I noticed the same thing. I'm not surprised about the current discussion over copyright because this training data pretty clearly has a basis in unlicensed Shutterstock images.
> A lot of those examples have a Shutterstock watermark. I doubt that Shutterstock allows the use of unlicensed videos for this use case.
That almost everyone (other than, maybe, people specifically and very loudly selling the fact that they aren’t, e.g., Adobe) training base AI models is relying on the idea that doing so is fair use and doesn’t require a license is hardly news.
I give a summary about the training of the text-to-video model: they used 48 GPUs for the keyframes model 128k steps, 24 GPUs for the interpolation model 14k steps, 32 GPUs for the upscaler model 10k steps, 40 GPUs for the autoencoder 35k steps. They used A100-80G in all cases except the autoencoder (A100-40G).
This is not particularly expensive considering the numbers these companies usually use, thanks to the fact that they only trained the temporal layers in the LDM and the autoencoder.
Some things to note:
- This was finished last year, impressive now but even more so back then
- No code or models released BUT several authors have moved to StabilityAI and are working on their own improved open video models, which is hopeful as the field continues to move forward
- The paper uses existing image models as a base, and so a better base model (the new XL stable diffusion variant, or Midjourney's underlying model) will give even better results.
The generated 'driving scene' videos eerily resemble a lot of crash dashcam video's. I even have the idea that the bottom right video is composited of video's right before a crash. The white SUV seems to make a hard steer right, but then just continues straight on. It even looks as if some wreckage is visible flying over the road.

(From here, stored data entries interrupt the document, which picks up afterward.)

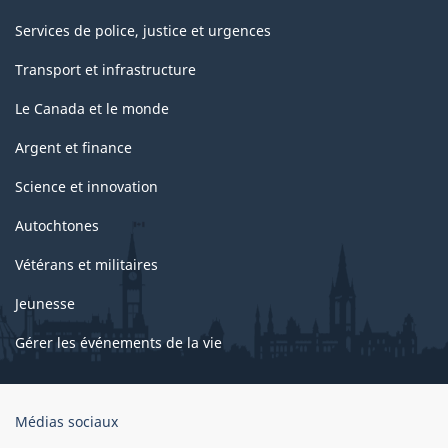
Services de police, justice et urgences
Transport et infrastructure
Le Canada et le monde
Argent et finance
Science et innovation
Autochtones
Vétérans et militaires
Jeunesse
Gérer les événements de la vie
Organisation
Médias sociaux
du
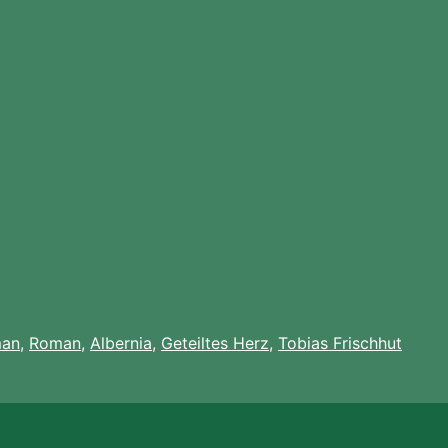
an
,
Roman
,
Albernia
,
Geteiltes Herz
,
Tobias Frischhut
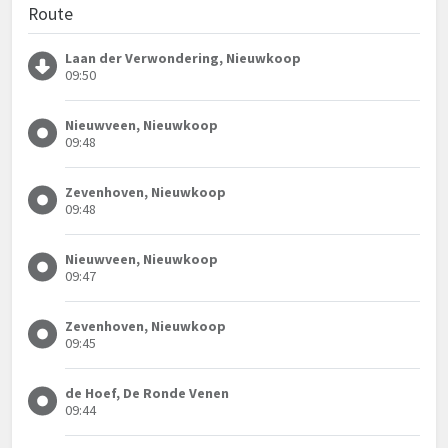
Route
Laan der Verwondering, Nieuwkoop
09:50
Nieuwveen, Nieuwkoop
09:48
Zevenhoven, Nieuwkoop
09:48
Nieuwveen, Nieuwkoop
09:47
Zevenhoven, Nieuwkoop
09:45
de Hoef, De Ronde Venen
09:44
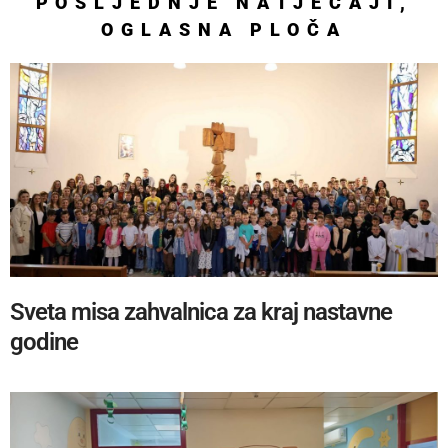
POSLJEDNJE
NATJEČAJI
,
OGLASNA PLOČA
Sveta misa zahvalnica za kraj nastavne
godine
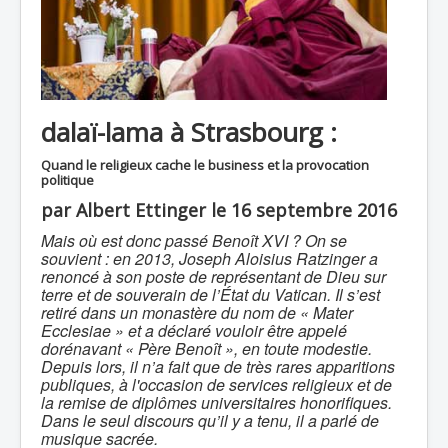
dalaï-lama à Strasbourg :
Quand le religieux cache le business et la provocation
politique
par Albert Ettinger le 16 septembre 2016
Mais où est donc passé Benoît XVI ? On se
souvient : en 2013, Joseph Aloisius Ratzinger a
renoncé à son poste de représentant de Dieu sur
terre et de souverain de l’État du Vatican. Il s’est
retiré dans un monastère du nom de « Mater
Ecclesiae » et a déclaré vouloir être appelé
dorénavant « Père Benoît », en toute modestie.
Depuis lors, il n’a fait que de très rares apparitions
publiques, à l'occasion de services religieux et de
la remise de diplômes universitaires honorifiques.
Dans le seul discours qu’il y a tenu, il a parlé de
musique sacrée.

I was curious about the use of "sks" in the examples. It is explained in the paper:
> Using DreamBooth [66], we fine-tune our Stable Diffusion spatial backbone on small sets of images of certain objects, tying their identity to a rare text token (“sks”).
This seemed like it might be an interesting article to read, but it turns out that clicking on this link initiated a huge many megabyte download of some kind of media experience that totally locked up my machine. I had a bunch of apps going and was hoping for a smooth start to the day. Had this been an actual article to read then it could have loaded and been put in the background. If you are going to link to some hypermedia experience that requires a high end machine, good net connection, and well configured ad blockers then there should be a warning. This is not some taste issue about me not liking the custom font or whatever. Much of the population does their work on lower end machines with modest net connections and this site is not compatible with that. Do you really want HN to be a site only for the ascended? If you can't communicate without an avalanche of crud coming along then maybe you need to consider what you are saying and maybe consult an editor or something.
Wat. It‘s a demo for a text to video model, of course the authors would show videos, expecting anything else is wild. It should be on your machine to handle this gracefully…
An interesting take on the "diffusion can't do hands" trope: take a teddy bear (the most finger-less humanoid shape known to man, and now also to machine I guess) and put it in that one scene where all attention is on fingers (guitar solo)
I think their main focus is generate more real lift simulation of driving and creating many scenarios to train on. Its good for the autonomous car mostly targeting Cruise and Tesla.
It implies that the researchers are okay with generating outputs based on data scraped from ArtStation portfolios without consent.
There was also the time months ago when the art of a deceased artist (Qinni) was featured prominently on the front cover of an img2img/style transfer paper until the artist's sister requested it was taken down.
I imagine it will be the de-facto way AI generates video in the next few years, once huge models are smart enough to use tools and work in high breadth and depth jobs like humans do.